Tutorials and info
I'm brand new to Linux (Had Alinux 12.8 up and running for 2 days now) as I am sick to frigging death of Windows, ad-nauseum, and I was wondering if there is a basic tutorial or something that can give me a clearer picture of how things work, and how I can accomplish something as basic as installing some drivers for my video, motherboard and sound. I'm Ok with anything that's complicated, and will always be more comfortable at a DOS prompt (or an assembler prompt) than a mouse cursor. I just need info. I'm getting old and don't have the time to learn it all the hard way again. Any help appreciated. And no, I didn't manage to Google up anything useful, other than extremely basic stuff (how to logon, duh, how to logoff, duh).
THanks in advance.
Yes, I just found the "Tutorials and Info" section on this forum. Yes, sometimess I overlook the simple things. Yes, sometimes I'm a farking idiot. Yes, I know.
Welcome to linux, and the forums :)
Hrm, prompting yourself to RTFM without being told, I think you have potential to learn pretty quickly ;)
A great resource - The Linux Documentation Project
If you get to the scripting stage check out The Advanced Bash Scripting Guide.
Linux is basically a Unix variant so between the mountains of pages that have turned up on the net in recent years on Linux you can also check out a lot of history on Unix to get a good idea of the bigger picture.
Thanks for the welcome, Rudie, and thanks for the link, BigTom.
I would like to ask a question here, rather than have to search for it. My question concerns the Linux distribution I chose. I've searched for information on this, but it's pretty murky.
I originally picked it because it was supposed to have the best GUI for previous Windows users (I'm planning on eventually switching my entire household of 5 PC's over), but I've begun to reconsider my decision. What I've found, as far as drivers, etc. are concerned, is that Alinux just isn't mentioned, but Debian, Red Hat, and others are. Now, not being a Linux guru (yet), I don't know whether these other drivers (specifically, for right now, those for audio and video) will work in other distributions. I suppose I should also voice a concern over available applications, but after seeing what's out there, and what comes with most distros, that doesn't seem anything to worry over right now.
Ehm. You're asking these questions on a Slackware forum. You have a better chance of getting a good answer on the 'other distro's' forum, or on the aLinux forum itself.

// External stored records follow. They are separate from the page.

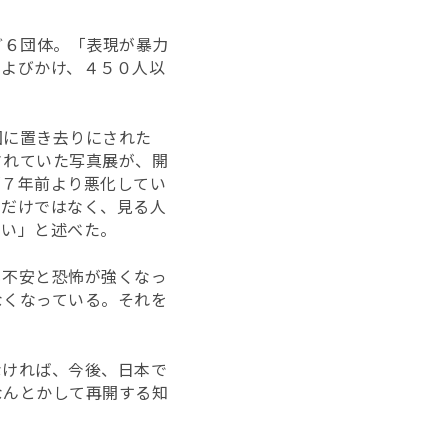
など６団体。「表現が暴力
とよびかけ、４５０人以
国に置き去りにされた
されていた写真展が、開
「７年前より悪化してい
トだけではなく、見る人
たい」と述べた。
も不安と恐怖が強くなっ
なくなっている。それを
なければ、今後、日本で
なんとかして再開する知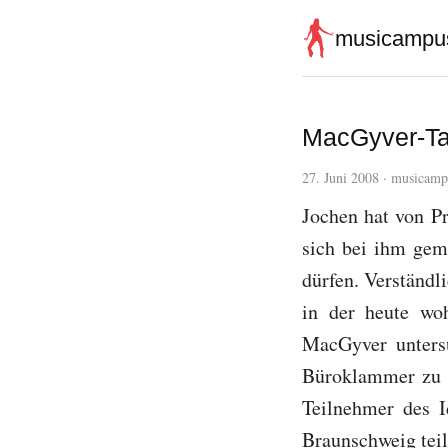
musicampu
MacGyver-Tag
27. Juni 2008
·
musicamp
Jochen hat von P
sich bei ihm gem
dürfen. Verständli
in der heute wo
MacGyver untersu
Büroklammer zu s
Teilnehmer des 
Braunschweig teil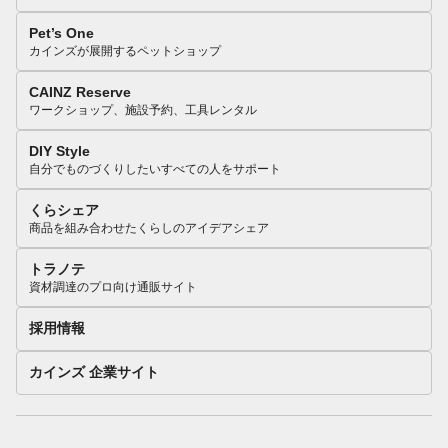
Pet’s One
カインズが展開するペットショップ
CAINZ Reserve
ワークショップ、施設予約、工具レンタル
DIY Style
自分でものづくりしたいすべての人をサポート
くらシェア
商品を組み合わせたくらしのアイデアシェア
トラノテ
資材調達のプロ向け通販サイト
採用情報
カインズ 企業サイト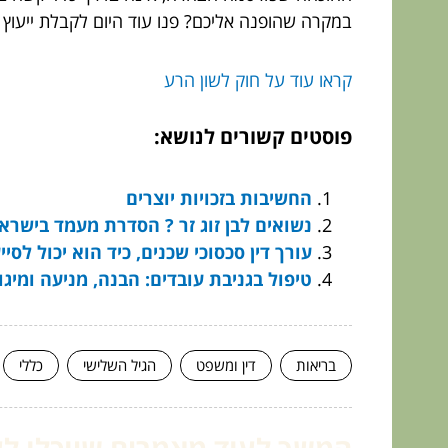
במקרה שהופנה אליכם? פנו עוד היום לקבלת ייעוץ
קראו עוד על חוק לשון הרע
פוסטים קשורים לנושא:
החשיבות בזכויות יוצרים
נשואים לבן זוג זר ? הסדרת מעמד בישרא
עורך דין סכסוכי שכנים, כיד הוא יכול לסיי
טיפול בגניבת עובדים: הבנה, מניעה ומיג
בריאות
דין ומשפט
הגיל השלישי
כללי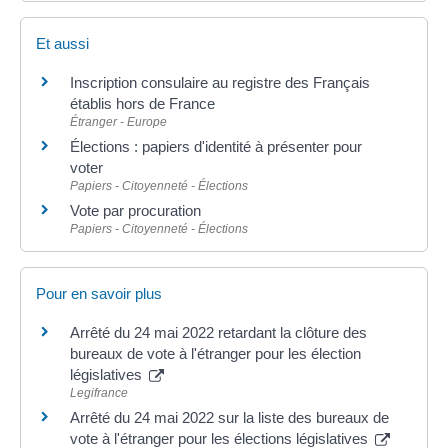
Et aussi
Inscription consulaire au registre des Français
établis hors de France
Étranger - Europe
Élections : papiers d'identité à présenter pour
voter
Papiers - Citoyenneté - Élections
Vote par procuration
Papiers - Citoyenneté - Élections
Pour en savoir plus
Arrêté du 24 mai 2022 retardant la clôture des
bureaux de vote à l'étranger pour les élection
législatives
Legifrance
Arrêté du 24 mai 2022 sur la liste des bureaux de
vote à l'étranger pour les élections législatives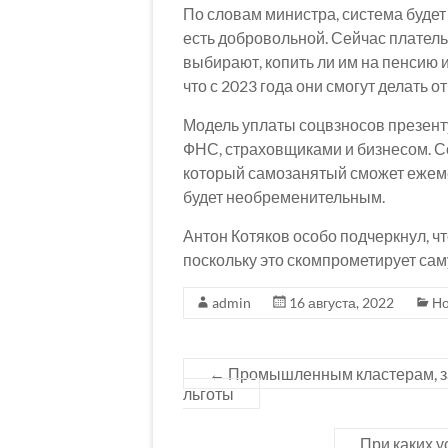
По словам министра, система будет 
есть добровольной. Сейчас плател
выбирают, копить ли им на пенсию и
что с 2023 года они смогут делать
Модель уплаты соцвзносов презенту
ФНС, страховщиками и бизнесом. С
который самозанятый сможет ежеме
будет необременительным.
Антон Котяков особо подчеркнул, ч
поскольку это скомпрометирует са
admin
16 августа, 2022
Но
←
Промышленным кластерам, з
льготы
При каких у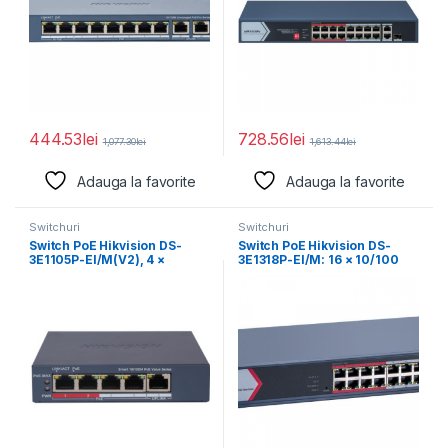
444.53
lei
728.56
lei
1,077.30
lei
1,613.44
lei
Adauga la favorite
Adauga la favorite
Switchuri
Switchuri
Switch PoE Hikvision DS-
Switch PoE Hikvision DS-
3E1105P-EI/M(V2), 4 ×
3E1318P-EI/M: 16 × 10/100
10/100 Mbps PoE port,1
Mbps PoE port,1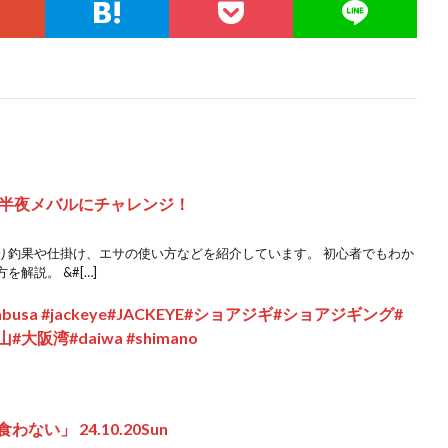
半夜メバルにチャレンジ！
り釣果や仕掛け、エサの使い方などを紹介しています。 初心者でもわか
解説。 &#[…]
busa #jackeye#JACKEYE#ショアジギ#ショアジギング#
#大阪湾#daiwa #shimano
ない」 24.10.20Sun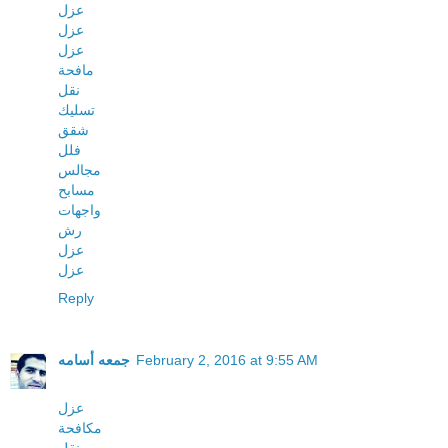
عزل
عزل
عزل
مافحة
نقل
تسليك
شقق
فلل
مجالس
مسابح
واجهات
رش
عزل
عزل
Reply
February 2, 2016 at 9:55 AM
جمعه أسامه
عزل
مكافحة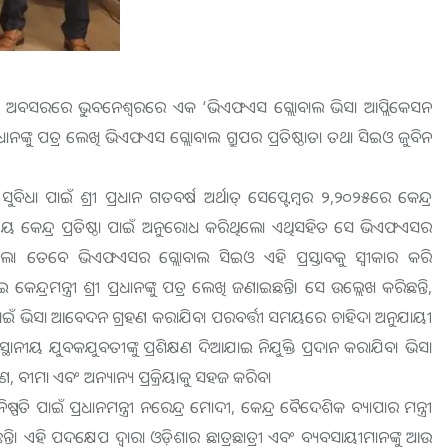
ା ଦିବସ’ ଅବସରରେ ଭୁବନେଶ୍ୱରରେ ଏକ ‘ଭିଏଫଏସ ଗ୍ଲୋବାଲ ଭିସା ଆପ୍ଲିକେସନ
ର ପ୍ରଧାନଙ୍କୁ ପତ୍ର ଲେଖି ଭିଏଫଏସ ଗ୍ଲୋବାଲ ଗ୍ରୁପର ପ୍ରତିଷ୍ଠାତା ତଥା ସିଇଓ ଜୁବିନ
ୁବିଧା ପାଇଁ ଶ୍ରୀ ପ୍ରଧାନ ଗତବର୍ଷ ଅର୍ଥାତ୍ ସେପ୍ଟେମ୍ବର ୨,୨୦୨୫ରେ କେନ୍ଦ୍ର
ାନୀୟ କେନ୍ଦ୍ର ପ୍ରତିଷ୍ଠା ପାଇଁ ଅନୁରୋଧ କରିଥିଲେ। ଏଥିସହିତ ସେ ଭିଏଫଏସର
ିଲେ। ତେବେ ଭିଏଫଏସର ଗ୍ଲୋବାଲ ସିଇଓ ଏହି ପ୍ରସ୍ତାବକୁ ସ୍ୱୀକାର କରି
୍ରମନ୍ତ୍ରୀ ଶ୍ରୀ ପ୍ରଧାନଙ୍କୁ ପତ୍ର ଲେଖି ଜଣାଇଛନ୍ତି। ସେ ଉଲ୍ଲେଖ କରିଛନ୍ତି,
ପାଇଁ ଭିସା ଆବେଦନ ଗ୍ରହଣ କରାଯିବ। ପରବର୍ତ୍ତୀ ସମୟରେ ଚାହିଦା ଅନୁଯାୟୀ
୍ଥାନୀୟ ଯୁବକଯୁବତୀଙ୍କୁ ପ୍ରଶିକ୍ଷଣ ଦିଆଯାଇ ନିଯୁକ୍ତି ପ୍ରଦାନ କରାଯିବ। ଭିସା
ଣ, ବୀମା ଏବଂ ଅନ୍ୟାନ୍ୟ ପ୍ରକ୍ରିୟାକୁ ସହଜ କରିବ।
 ନିଷ୍ପତି ପାଇଁ ପ୍ରଧାନମନ୍ତ୍ରୀ ନରେନ୍ଦ୍ର ମୋଦୀ, କେନ୍ଦ୍ର ବୈଦେଶିକ ବ୍ୟାପାର ମନ୍ତ୍ରୀ
। ଏହି ପଦକ୍ଷେପ ଦ୍ୱାରା ଓଡ଼ିଶାର ଛାତ୍ରଛାତ୍ରୀ ଏବଂ ବ୍ୟବସାୟୀମାନଙ୍କୁ ଆଉ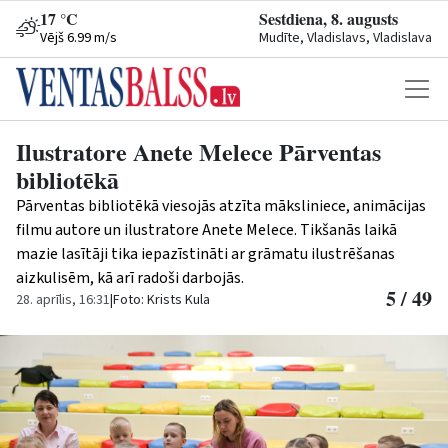
17 °C
Sestdiena, 8. augusts
Vējš 6.99 m/s
Mudīte, Vladislavs, Vladislava
Ilustratore Anete Melece Pārventas
bibliotēkā
Pārventas bibliotēkā viesojās atzīta māksliniece, animācijas
filmu autore un ilustratore Anete Melece. Tikšanās laikā
mazie lasītāji tika iepazīstināti ar grāmatu ilustrēšanas
aizkulisēm, kā arī radoši darbojās.
5 / 49
28. aprīlis, 16:31
|
Foto: Krists Kula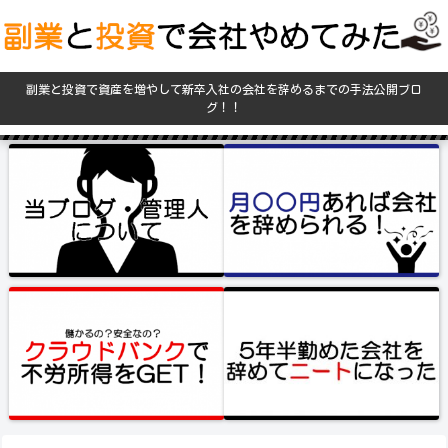
副業と投資で資産を増やして新卒入社の会社を辞めるまでの手法公開ブロ
グ！！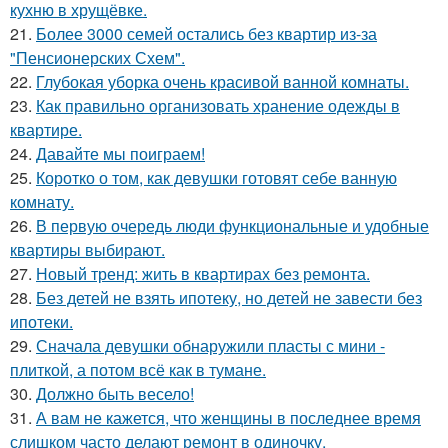
кухню в хрущёвке.
21.
Более 3000 семей остались без квартир из-за
"Пенсионерских Схем".
22.
Глубокая уборка очень красивой ванной комнаты.
23.
Как правильно организовать хранение одежды в
квартире.
24.
Давайте мы поиграем!
25.
Коротко о том, как девушки готовят себе ванную
комнату.
26.
В первую очередь люди функциональные и удобные
квартиры выбирают.
27.
Новый тренд: жить в квартирах без ремонта.
28.
Без детей не взять ипотеку, но детей не завести без
ипотеки.
29.
Сначала девушки обнаружили пласты с мини -
плиткой, а потом всё как в тумане.
30.
Должно быть весело!
31.
А вам не кажется, что женщины в последнее время
слишком часто делают ремонт в одиночку.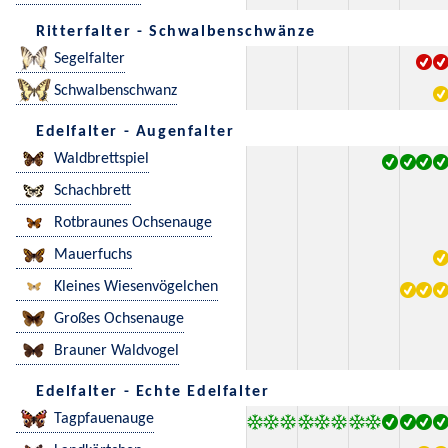
Ritterfalter - Schwalbenschwänze
Segelfalter
Schwalbenschwanz
Edelfalter - Augenfalter
Waldbrettspiel
Schachbrett
Rotbraunes Ochsenauge
Mauerfuchs
Kleines Wiesenvögelchen
Großes Ochsenauge
Brauner Waldvogel
Edelfalter - Echte Edelfalter
Tagpfauenauge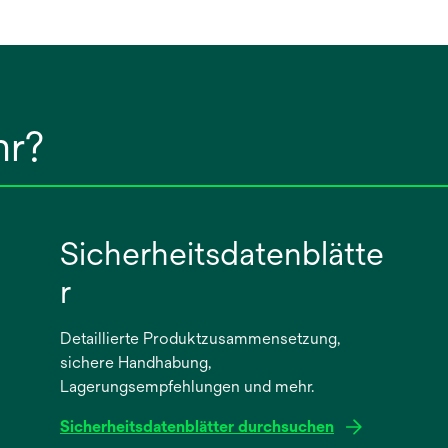
hr?
Sicherheitsdatenblätte
r
Detaillierte Produktzusammensetzung,
sichere Handhabung,
Lagerungsempfehlungen und mehr.
Sicherheitsdatenblätter durchsuchen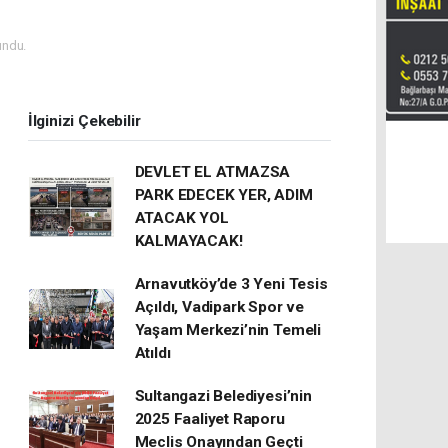
undu.
İlginizi Çekebilir
DEVLET EL ATMAZSA
PARK EDECEK YER, ADIM
ATACAK YOL
KALMAYACAK!
Arnavutköy’de 3 Yeni Tesis
Açıldı, Vadipark Spor ve
Yaşam Merkezi’nin Temeli
Atıldı
Sultangazi Belediyesi’nin
2025 Faaliyet Raporu
Meclis Onayından Geçti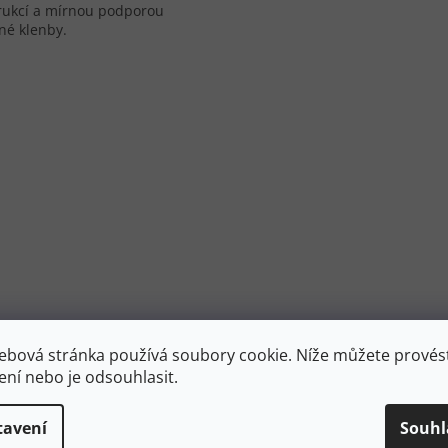
rukcí a mírnou podporou
né klenby.
Ovládací 
ebová stránka používá soubory cookie. Níže můžete provést
ení nebo je odsouhlasit.
tavení
Souhl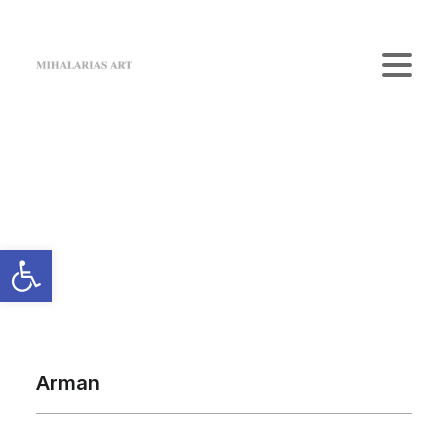
Home
The Gallery
Artists
Κατάστημα
Επικοινωνία
Login / Register
Cart
Το καλάθι σας είναι προς το παρόν άδειο.
Arman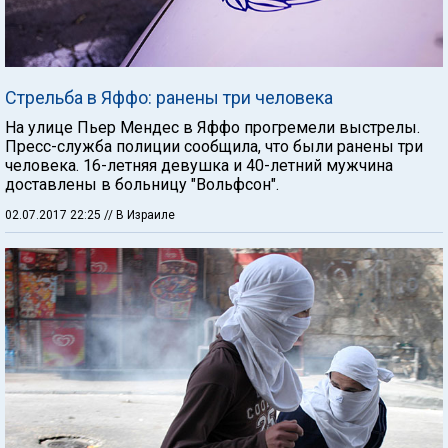
Стрельба в Яффо: ранены три человека
На улице Пьер Мендес в Яффо прогремели выстрелы.
Пресс-служба полиции сообщила, что были ранены три
человека. 16-летняя девушка и 40-летний мужчина
доставлены в больницу "Вольфсон".
02.07.2017 22:25
// В Израиле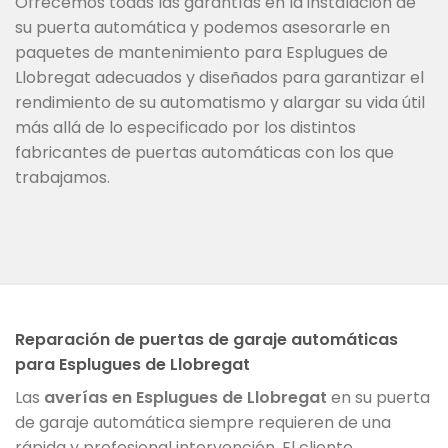
Ofrecemos todas las garantías en la instalación de
su puerta automática y podemos asesorarle en
paquetes de mantenimiento para Esplugues de
Llobregat adecuados y diseñados para garantizar el
rendimiento de su automatismo y alargar su vida útil
más allá de lo especificado por los distintos
fabricantes de puertas automáticas con los que
trabajamos.
Reparación de puertas de garaje automáticas
para Esplugues de Llobregat
Las
averías en Esplugues de Llobregat
en su puerta
de garaje automática siempre requieren de una
rápida y profesional intervención. El cliente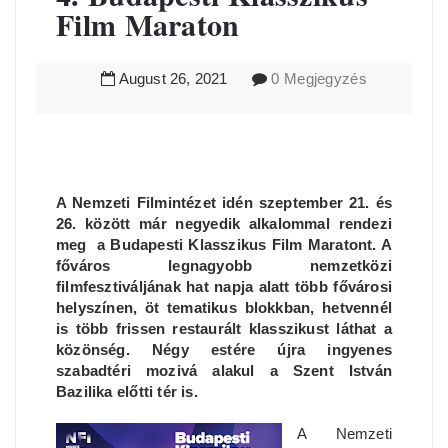
Film Maraton
August
26
,
2021
0 Megjegyzés
A Nemzeti Filmintézet idén szeptember 21. és
26. között már negyedik alkalommal rendezi
meg a Budapesti Klasszikus Film Maratont. A
főváros
legnagyobb nemzetközi
filmfesztiváljának
hat napja alatt több fővárosi
helyszínen, öt tematikus blokkban, hetvennél
is több frissen restaurált klasszikust láthat a
közönség.
Négy estére újra ingyenes
szabadtéri mozivá alakul a Szent István
Bazilika előtti tér is.
A Nemzeti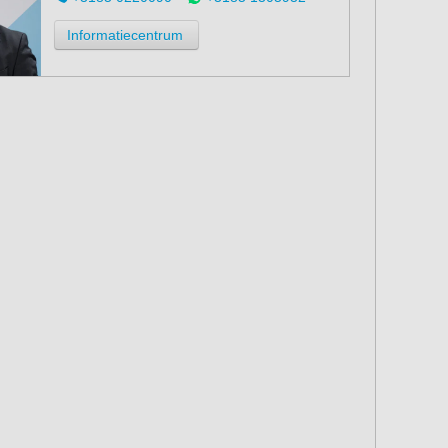
Informatiecentrum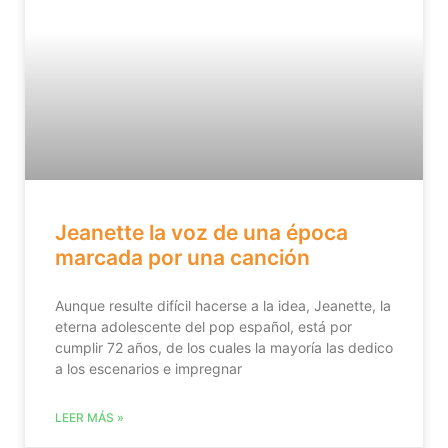
Jeanette la voz de una época
marcada por una canción
Aunque resulte difícil hacerse a la idea, Jeanette, la
eterna adolescente del pop español, está por
cumplir 72 años, de los cuales la mayoría las dedico
a los escenarios e impregnar
LEER MÁS »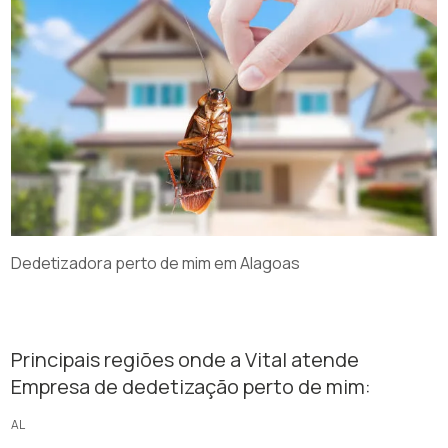
Dedetizadora perto de mim em Alagoas
Principais regiões onde a Vital atende
Empresa de dedetização perto de mim:
AL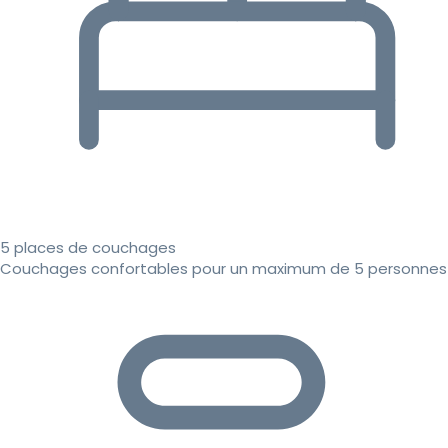
5 places de couchages
Couchages confortables pour un maximum de 5 personnes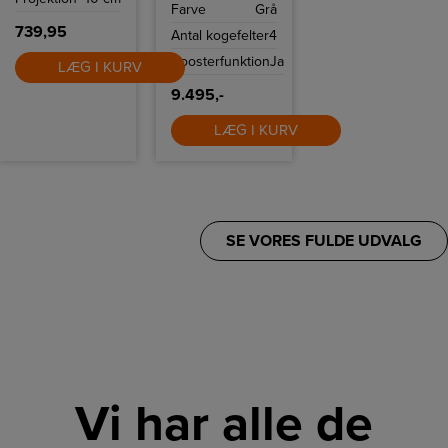
Farve
Grå
du tilberede mad
på ingen tid
739,95
Antal kogefelter
4
takket være 4
induktionszoner
Boosterfunktion
Ja
og flere intuitive
LÆG I KURV
funktioner som
Quickstart og
9.495,-
Powerboost.
LÆG I KURV
SE VORES FULDE UDVALG
Vi har alle de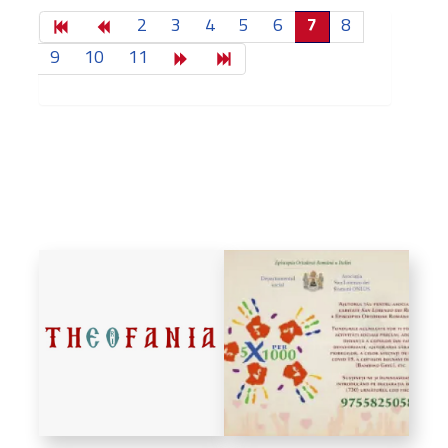
2
3
4
5
6
7
8
9
10
11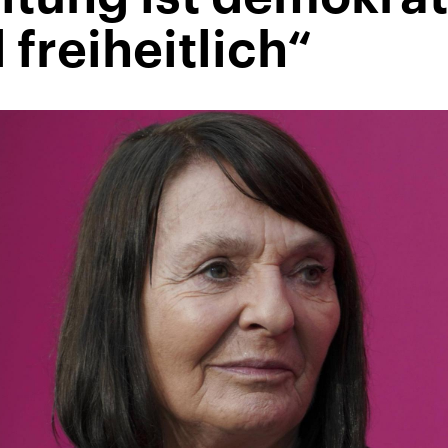
 freiheitlich“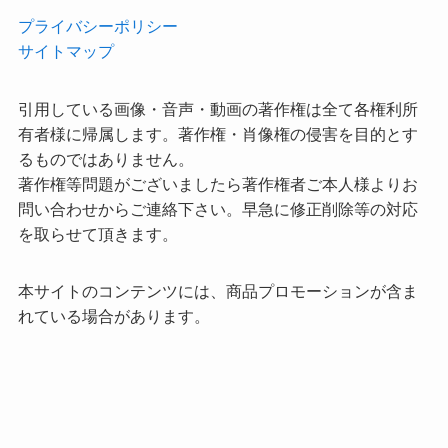
プライバシーポリシー
サイトマップ
引用している画像・音声・動画の著作権は全て各権利所
有者様に帰属します。著作権・肖像権の侵害を目的とす
るものではありません。
著作権等問題がございましたら著作権者ご本人様よりお
問い合わせからご連絡下さい。早急に修正削除等の対応
を取らせて頂きます。
本サイトのコンテンツには、商品プロモーションが含ま
れている場合があります。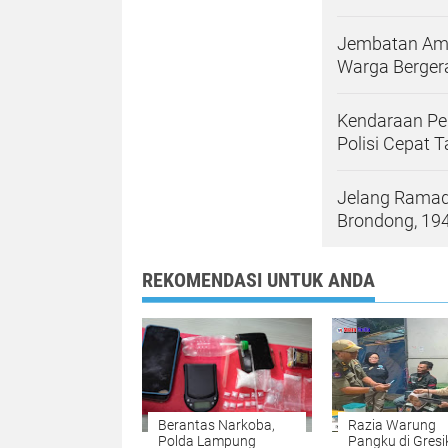
Jembatan Ambr
Warga Berger
Kendaraan Pe
Polisi Cepat 
Jelang Ramad
Brondong, 194
REKOMENDASI UNTUK ANDA
Berantas Narkoba,
Razia Warung
Polda Lampung
Pangku di Gresi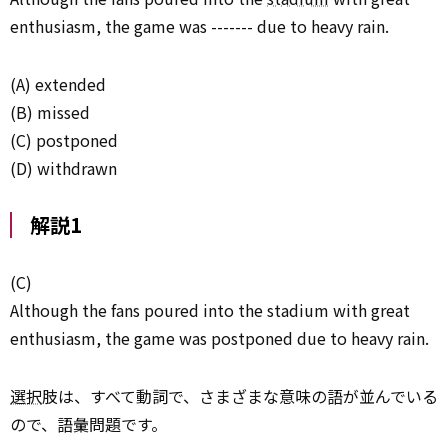
enthusiasm, the game was ------- due to heavy rain.
(A) extended
(B) missed
(C) postponed
(D) withdrawn
解説1
(C)
Although the fans poured into the stadium with great
enthusiasm, the game was postponed due to heavy rain.
選択
肢は、すべて動詞で、さまざまな意味の語が並んでいる
ので、語彙問題です。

But as far as I understand it, aLinux is a distro with a small user base. Often a small distro is geared towards a specific goal. So there is no harm in having a small distro as OS. It may very well be what you need. The downside is that for extra's like drivers or applications outside the scope of the distro, you need to shop around.
Most big applications have several ways of installing. .rpm, .deb, .tar.gz and such. But then, some don't. If no .rpm is available, you may need to compile from source. So, yes you will be able to get most things running under aLinux. But you may need to shop around, and perhaps compile from source, Slack-style :D
About the GUI. I wouldn't concern myself trying to get a GUI just like 'the Big Brands'. All distro's come with a GUI, most have either or both KDE and Gnome, plus some lighter ones like Xfce, fluxbox and the like. And they are all pretty straightforward once you get used to them.
If you want to switch your entire household over, I feel comfortable recommending *buntu (depending on your choice of GUI). They have a large user base, lots of support and documentation, and as long as you don't do any really weird stuff (K)Ubuntu is very easy to set up and maintain.
But, as you say you're more comfortable with a prompt than with a cursor, you may be willing to invest some of your efforts into Slackware or Debian. But perhaps Fedora, openSuSE or the likes suit you better. It's always best to try several distro's before you settle on one.
I have to agree with Freston on this one. Installing and testing out multiple distros is definitely good for learning lots for many reasons.
First of all, different distros come with different GUI's, so not only will you begin to learn what GUI you like best you start to understand how things work behind the GUI. A gnome/KDE based distro will tend to automount drives for you, but if you try a xfce or fluxbox based distro you'll begin to learn how to do it yourself, and similarly how gnome/kde does it behind the scenes. In a nutshell, in switching GUI's you become less dependent on it.
Secondly, Installing multiple versions of linux will make you a little more intimate with your hardware. You're bound to run into trouble somewhere installing some distro or another, and then you get to learn about choosing and/or compiling kernels to support your hardware.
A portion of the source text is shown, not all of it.